ZF Steering Gear India reported a 13% rise in revenue for FY26 but saw a dip in net profit due to higher material costs and subsidiary losses. The company is investing in backward integration and foregoing dividends.
ZF Steering Gear India Reports Strong Revenue Growth Amid Profit Pressure
ZF Steering Gear India's standalone revenue from operations for FY 2025-26 climbed 13% to ₹577.9 crore, driven by its auto-components business. However, standalone net profit saw a slight decrease to ₹31.8 crore from ₹33.9 crore in the previous fiscal year. Earnings per share (EPS) also declined to ₹35.0 from ₹37.4.

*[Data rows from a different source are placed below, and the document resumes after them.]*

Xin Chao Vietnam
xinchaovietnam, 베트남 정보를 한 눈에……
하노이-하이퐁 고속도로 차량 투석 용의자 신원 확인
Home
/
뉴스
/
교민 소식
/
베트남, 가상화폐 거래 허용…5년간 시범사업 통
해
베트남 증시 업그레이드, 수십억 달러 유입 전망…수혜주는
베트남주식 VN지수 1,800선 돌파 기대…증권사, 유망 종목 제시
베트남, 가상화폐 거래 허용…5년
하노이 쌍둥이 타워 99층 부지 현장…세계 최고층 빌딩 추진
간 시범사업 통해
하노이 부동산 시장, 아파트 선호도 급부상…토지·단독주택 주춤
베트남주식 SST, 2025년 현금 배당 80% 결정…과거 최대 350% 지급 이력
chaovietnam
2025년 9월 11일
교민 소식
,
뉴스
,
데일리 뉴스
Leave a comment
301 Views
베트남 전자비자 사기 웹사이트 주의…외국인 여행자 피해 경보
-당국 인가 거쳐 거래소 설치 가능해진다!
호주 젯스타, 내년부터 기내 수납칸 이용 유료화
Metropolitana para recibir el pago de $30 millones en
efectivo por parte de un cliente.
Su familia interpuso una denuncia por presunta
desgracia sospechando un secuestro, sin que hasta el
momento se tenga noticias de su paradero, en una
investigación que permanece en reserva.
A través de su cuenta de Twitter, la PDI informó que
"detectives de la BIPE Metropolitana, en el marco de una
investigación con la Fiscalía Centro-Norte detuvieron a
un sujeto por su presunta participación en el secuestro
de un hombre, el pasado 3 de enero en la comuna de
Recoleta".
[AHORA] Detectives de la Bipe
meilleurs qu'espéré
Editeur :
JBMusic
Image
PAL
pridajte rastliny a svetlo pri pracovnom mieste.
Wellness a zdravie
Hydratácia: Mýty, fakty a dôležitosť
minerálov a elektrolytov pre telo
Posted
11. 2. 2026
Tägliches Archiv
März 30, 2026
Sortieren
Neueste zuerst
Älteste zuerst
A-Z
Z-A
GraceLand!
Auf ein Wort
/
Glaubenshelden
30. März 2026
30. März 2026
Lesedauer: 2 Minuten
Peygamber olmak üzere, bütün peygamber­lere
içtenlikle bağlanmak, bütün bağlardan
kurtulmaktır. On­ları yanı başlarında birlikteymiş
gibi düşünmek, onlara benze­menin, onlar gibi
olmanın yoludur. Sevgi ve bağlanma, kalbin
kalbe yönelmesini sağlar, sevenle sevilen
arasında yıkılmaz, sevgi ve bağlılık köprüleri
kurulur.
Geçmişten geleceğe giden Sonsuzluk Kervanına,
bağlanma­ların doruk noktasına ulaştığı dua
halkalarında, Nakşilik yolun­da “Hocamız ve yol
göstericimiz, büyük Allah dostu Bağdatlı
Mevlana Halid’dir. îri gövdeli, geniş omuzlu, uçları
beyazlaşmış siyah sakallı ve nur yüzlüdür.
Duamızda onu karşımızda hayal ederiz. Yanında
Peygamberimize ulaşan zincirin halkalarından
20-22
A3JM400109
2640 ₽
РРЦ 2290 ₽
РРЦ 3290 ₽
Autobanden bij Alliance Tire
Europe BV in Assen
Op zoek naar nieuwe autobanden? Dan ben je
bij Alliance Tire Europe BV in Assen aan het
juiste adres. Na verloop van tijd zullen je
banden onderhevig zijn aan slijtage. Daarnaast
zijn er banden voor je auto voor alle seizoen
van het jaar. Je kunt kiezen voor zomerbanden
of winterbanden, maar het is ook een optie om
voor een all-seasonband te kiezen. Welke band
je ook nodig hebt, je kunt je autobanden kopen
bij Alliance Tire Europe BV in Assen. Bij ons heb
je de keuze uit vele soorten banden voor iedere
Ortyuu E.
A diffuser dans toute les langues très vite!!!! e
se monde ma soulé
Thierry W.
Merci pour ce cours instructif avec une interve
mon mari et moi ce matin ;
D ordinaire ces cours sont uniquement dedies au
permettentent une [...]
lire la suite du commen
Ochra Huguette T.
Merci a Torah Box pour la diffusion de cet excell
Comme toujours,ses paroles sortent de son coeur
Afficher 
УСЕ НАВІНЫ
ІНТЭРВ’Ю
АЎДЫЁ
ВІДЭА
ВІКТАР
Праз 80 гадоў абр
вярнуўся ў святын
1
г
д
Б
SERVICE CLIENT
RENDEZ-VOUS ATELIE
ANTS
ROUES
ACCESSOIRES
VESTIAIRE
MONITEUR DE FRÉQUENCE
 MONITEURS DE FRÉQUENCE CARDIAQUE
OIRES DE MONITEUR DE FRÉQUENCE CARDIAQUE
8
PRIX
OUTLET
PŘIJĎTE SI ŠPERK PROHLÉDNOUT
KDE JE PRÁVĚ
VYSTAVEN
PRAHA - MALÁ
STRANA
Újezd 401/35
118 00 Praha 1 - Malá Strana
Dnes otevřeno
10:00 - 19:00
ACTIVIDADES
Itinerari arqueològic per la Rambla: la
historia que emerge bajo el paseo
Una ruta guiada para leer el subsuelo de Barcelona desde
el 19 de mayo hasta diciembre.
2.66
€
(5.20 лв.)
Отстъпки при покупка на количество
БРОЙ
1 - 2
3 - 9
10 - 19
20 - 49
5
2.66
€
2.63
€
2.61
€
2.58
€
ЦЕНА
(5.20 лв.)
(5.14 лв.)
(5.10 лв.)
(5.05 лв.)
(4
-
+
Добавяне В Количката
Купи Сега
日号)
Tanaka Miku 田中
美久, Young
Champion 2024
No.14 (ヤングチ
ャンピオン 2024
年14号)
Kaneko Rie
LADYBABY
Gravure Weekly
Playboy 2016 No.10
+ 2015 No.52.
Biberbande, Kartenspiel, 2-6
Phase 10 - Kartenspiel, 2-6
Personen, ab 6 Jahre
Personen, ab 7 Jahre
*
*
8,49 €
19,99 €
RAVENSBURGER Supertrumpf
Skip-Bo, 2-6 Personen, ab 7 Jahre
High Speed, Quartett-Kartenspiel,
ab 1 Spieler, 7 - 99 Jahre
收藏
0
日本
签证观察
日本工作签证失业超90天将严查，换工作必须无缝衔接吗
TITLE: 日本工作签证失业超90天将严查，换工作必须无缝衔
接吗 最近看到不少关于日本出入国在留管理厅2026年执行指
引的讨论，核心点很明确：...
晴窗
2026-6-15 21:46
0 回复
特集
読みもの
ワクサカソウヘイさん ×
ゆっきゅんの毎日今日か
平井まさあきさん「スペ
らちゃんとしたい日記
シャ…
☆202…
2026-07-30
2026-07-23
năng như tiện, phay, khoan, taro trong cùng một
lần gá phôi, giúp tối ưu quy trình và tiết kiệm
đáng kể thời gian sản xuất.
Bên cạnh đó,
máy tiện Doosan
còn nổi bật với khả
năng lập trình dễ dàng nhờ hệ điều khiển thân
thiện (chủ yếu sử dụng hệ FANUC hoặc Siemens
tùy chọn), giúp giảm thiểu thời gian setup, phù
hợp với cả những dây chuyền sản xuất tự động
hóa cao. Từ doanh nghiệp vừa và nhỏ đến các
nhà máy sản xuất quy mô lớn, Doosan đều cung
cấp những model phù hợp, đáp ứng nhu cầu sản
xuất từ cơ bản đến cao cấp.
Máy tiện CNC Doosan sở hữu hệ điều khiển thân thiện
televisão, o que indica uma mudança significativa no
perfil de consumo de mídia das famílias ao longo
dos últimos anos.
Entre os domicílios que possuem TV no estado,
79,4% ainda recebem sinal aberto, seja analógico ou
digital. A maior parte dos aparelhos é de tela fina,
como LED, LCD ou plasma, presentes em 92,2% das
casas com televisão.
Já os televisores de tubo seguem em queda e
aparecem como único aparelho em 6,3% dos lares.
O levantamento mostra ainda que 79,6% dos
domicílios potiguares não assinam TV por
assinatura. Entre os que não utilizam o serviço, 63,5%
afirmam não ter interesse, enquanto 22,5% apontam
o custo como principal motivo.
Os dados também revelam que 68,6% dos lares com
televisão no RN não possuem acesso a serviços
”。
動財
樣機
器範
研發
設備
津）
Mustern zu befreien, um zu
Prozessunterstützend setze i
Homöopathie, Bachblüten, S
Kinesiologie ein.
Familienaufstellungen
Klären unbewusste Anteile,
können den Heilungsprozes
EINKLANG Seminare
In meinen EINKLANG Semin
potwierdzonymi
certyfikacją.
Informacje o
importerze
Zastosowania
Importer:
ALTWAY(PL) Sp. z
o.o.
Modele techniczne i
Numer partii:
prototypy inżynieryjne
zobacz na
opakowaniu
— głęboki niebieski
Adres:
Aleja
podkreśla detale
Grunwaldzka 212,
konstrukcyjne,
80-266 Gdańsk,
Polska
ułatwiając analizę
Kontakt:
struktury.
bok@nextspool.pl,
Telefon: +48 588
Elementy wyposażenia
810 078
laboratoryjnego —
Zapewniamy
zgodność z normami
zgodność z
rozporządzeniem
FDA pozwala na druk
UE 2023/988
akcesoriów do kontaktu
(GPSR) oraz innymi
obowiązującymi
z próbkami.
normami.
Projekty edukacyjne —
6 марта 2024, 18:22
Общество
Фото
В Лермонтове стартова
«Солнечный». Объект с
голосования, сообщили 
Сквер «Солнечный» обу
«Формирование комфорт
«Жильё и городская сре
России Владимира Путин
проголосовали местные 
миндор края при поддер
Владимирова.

Reader Takeaway: Top-line growth is strong, but subsidiary losses and rising costs pressure margins.
What just happened
ZF Steering Gear India reported a 13% year-on-year revenue growth for its auto-components segment in FY26, reaching ₹577.9 crore. Despite this top-line expansion, standalone net profit for the fiscal year stood at ₹31.8 crore, a decrease from ₹33.9 crore in FY25. The company also decided against recommending any dividend for the period.
Why this matters
The revenue growth indicates sustained demand for ZF Steering Gear's products. However, the decline in profit, attributed to increased material costs (rising from 64.8% to 66.3% of sales) and a reduction in other income, highlights margin pressures. The decision to forgo dividends suggests a focus on conserving cash for future capital expenditures.
The backstory
The company is strategically investing in its subsidiaries, DriveSys Systems and Metacast Auto, to achieve backward integration. DriveSys reported a turnover of ₹88.9 crore with a loss of ₹9.0 crore, while Metacast had a turnover of ₹59.0 crore with a loss of ₹6.8 crore in FY26. These entities are in a development phase and are currently contributing to consolidated losses.
What changes now
ZF Steering Gear India is prioritizing investment in its subsidiaries, allocating ₹88 crore for their expansion, alongside ₹35 crore for machinery upgrades in the parent company. This focus on capital expenditure, aimed at future cost efficiencies through backward integration, means that short-term consolidated profitability might be impacted. The board's decision to conserve resources implies no immediate dividend payout for shareholders.
Risks to watch
A significant risk is the ongoing commercial intellectual property suit filed by ZF Friedrichshafen AG, alleging a trademark infringement with a claim of ₹200 crore. The company contests this claim. Additionally, increasing material costs and the current losses from subsidiaries remain key concerns. The company's dependence on the commercial vehicle (CV) sector also makes it susceptible to industry downturns.
Peer comparison
While specific peer data for FY26 performance isn't detailed in the filing, the auto-component sector generally faces similar challenges of input cost volatility and supply chain management. Companies focusing on technological advancement and backward integration are better positioned for long-term resilience.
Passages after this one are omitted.